Wednesday, May 14, 2014

The War on Weeds

Our most beautiful hen--and the meanest by far.
Just like that girl in junior high.
It’s been a long time, we know. It’s not that we’ve been slacking—au contraire. We’ve been busy as ever, digging and planting and cooking and making ambitious plans. After a long winter that weighed heavily, we’re heaving a huge sigh of relief that spring is in full bloom. 

Kate made Mark pinky-swear that he would not launch a huge new project this year. So far, so good. Instead we’re trying to improve the garden we have. The greenhouse is a godsend, the perennials we started four years ago are now well established—mature asparagus, rhubarb, peonies, blackberries, and gooseberries around the perimeter, plus some obscure sea kale, turkish rocket, ramps, and hyssop in the hugelkultur.

Mark planting peas in double-dug beds
with his little helper mugging for the camera.
The objective this season is weed control. We don’t use herbicides, and we keep the tilling and gas-powered machines to a minimum (in fact, we haven’t done any this year besides mowing the lawn once). Considering the battle we continue to wage in the garden against thistles and mugwort, which has completely taken over, this means many, many hours of hand-weeding. That’s one reason Mark became enraptured with double digging—the other being his obsession with nurturing the soil food web. And indeed, double-digging does result in gorgeous, aerated soil free of rocks and deep-rooted weeds (for the time being, at least). This video showed us just how easy it is! Except . . . it’s not. It’s difficult and slow, especially if you pull out all of the weed roots you encounter as you go. What an opportunity, though, to not only loosen the compacted soil but to attack the weeds right at the source! And at the end of it, we have the beautiful, high, mounded, well-aerated beds we’ve always dreamed of. The beauty of the tilth is enough to make one swoon. These days, early in the morning, you can find Mark outside in his pajamas and muck boots digging just a few more trenches, getting one more bed prepped before going to work. That’s how good double digging is, if you have the time and energy.

Busy hens in the chicken tractor.
Another weapon in the War on Weeds (just as futile as the War on Drugs or the War on Terrorism) is laying down 20-year greenhouse-quality weed blocker in the pathways. Kate has mixed feelings about this, since she has a vision of the garden as wild and free and able to breathe, and she worries that the weed blocker will harbor disease. Plus it’s kind of ugly right now since we haven't had a chance to dump any mulch on top. But she will certainly not be complaining when we don’t have to beat back the weeds on the pathways, and covering the pathways will placate her aesthetic concerns.
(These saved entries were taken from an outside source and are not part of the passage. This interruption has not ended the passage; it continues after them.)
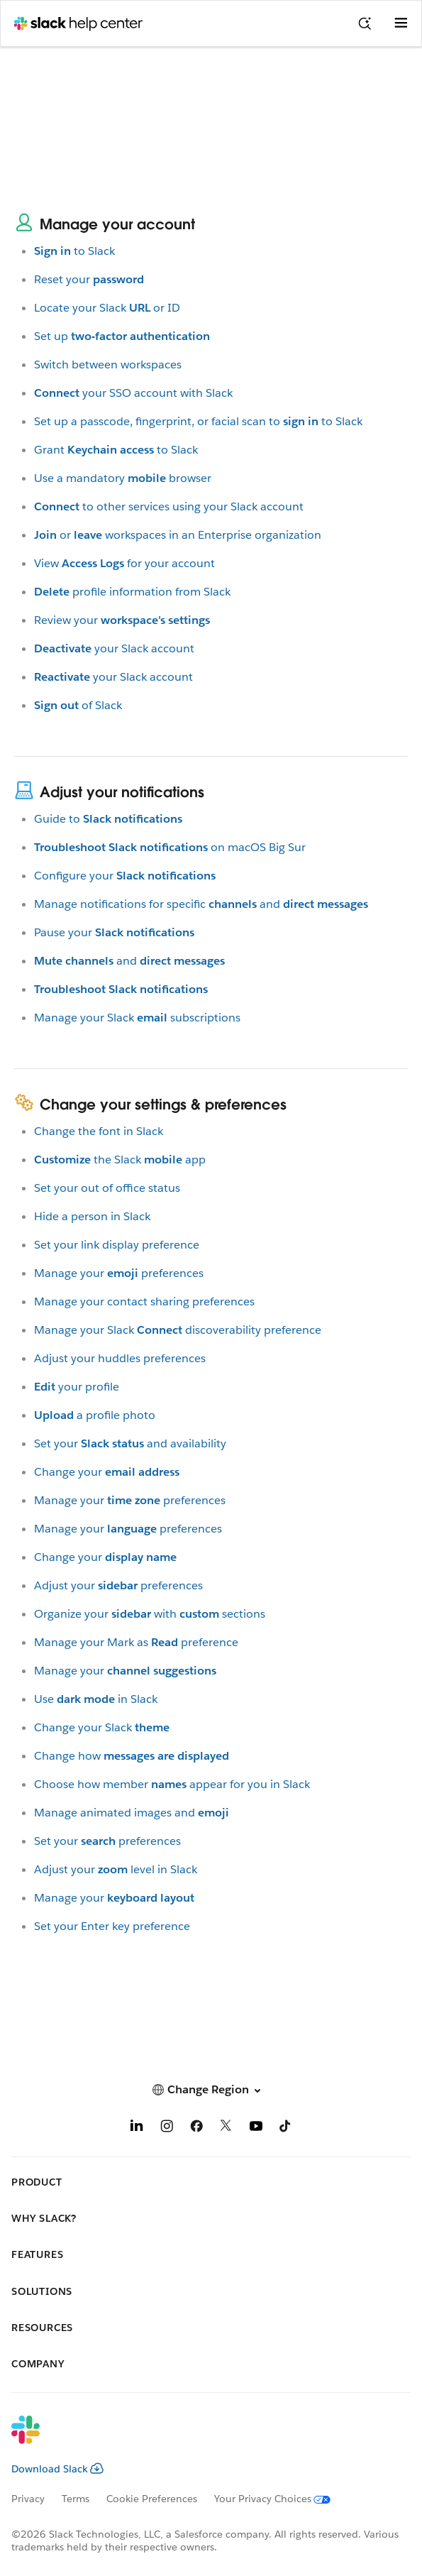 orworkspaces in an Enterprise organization (177, 534)
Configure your (125, 875)
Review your (122, 620)
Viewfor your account (124, 563)
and (129, 960)
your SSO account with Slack (133, 392)
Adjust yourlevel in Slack (115, 1869)
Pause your (114, 932)
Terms (75, 2498)
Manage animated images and (131, 1812)
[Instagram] (166, 2128)
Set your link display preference (116, 1244)
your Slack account (114, 648)
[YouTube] (256, 2128)
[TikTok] (285, 2128)
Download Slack (57, 2468)
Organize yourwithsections (149, 1613)
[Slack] (199, 2439)
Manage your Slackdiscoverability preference (177, 1329)
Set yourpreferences (107, 1841)
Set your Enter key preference (112, 1926)
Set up (122, 336)
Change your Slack (102, 1727)
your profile (76, 1386)
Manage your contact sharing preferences (144, 1301)
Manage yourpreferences (119, 1273)
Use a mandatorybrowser (122, 478)
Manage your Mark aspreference (136, 1642)
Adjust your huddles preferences (120, 1358)
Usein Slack (95, 1699)
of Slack (78, 705)
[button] (211, 2089)
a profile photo (94, 1415)
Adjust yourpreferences (118, 1585)
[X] (226, 2128)
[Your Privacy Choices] (281, 2498)
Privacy (28, 2498)
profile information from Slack (132, 591)
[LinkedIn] (137, 2128)
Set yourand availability (130, 1443)
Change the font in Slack (98, 1131)
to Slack (74, 250)
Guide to (108, 818)
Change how (131, 1755)
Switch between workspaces (108, 364)
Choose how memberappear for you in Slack (172, 1784)
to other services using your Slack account (169, 506)
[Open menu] (400, 23)
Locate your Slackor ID (107, 307)
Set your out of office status (107, 1187)
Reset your (89, 279)
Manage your (125, 1670)
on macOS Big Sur (170, 847)
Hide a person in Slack (92, 1216)
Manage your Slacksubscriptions (137, 1017)
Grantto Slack (116, 449)
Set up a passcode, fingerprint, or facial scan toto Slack (198, 421)
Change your (106, 1471)
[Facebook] (196, 2128)
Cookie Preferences (151, 2498)
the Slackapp (120, 1159)
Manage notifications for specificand (201, 904)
This first rhubarb became syrup for iced
black tea with star anise and cinnamon.

Finally, the most fun way to combat weeds—the chicken tractor, which is truly as cool as we hoped it would be. We carry a few girls from their yard out to the garden, put them inside, and they happily peck and scratch at the dirt all day, eating weeds and bugs that will end up producing more luxurious eggs for us. Closing the loop like this—making energy out of waste matter like insect pests and weeds, plugging that into our little ecosystem—feels SO SATISFYING. We’re perpetually working on becoming more efficient like this.

Some of the other topics we’ve been talking a lot about at Markate Estates are mulching, foraging, pushing our permaculture principles even further, and establishing an orchard. And Kate is obsessed with making bitters (and consuming them, of course), while Mark is content to simply remain bitter. More on that later.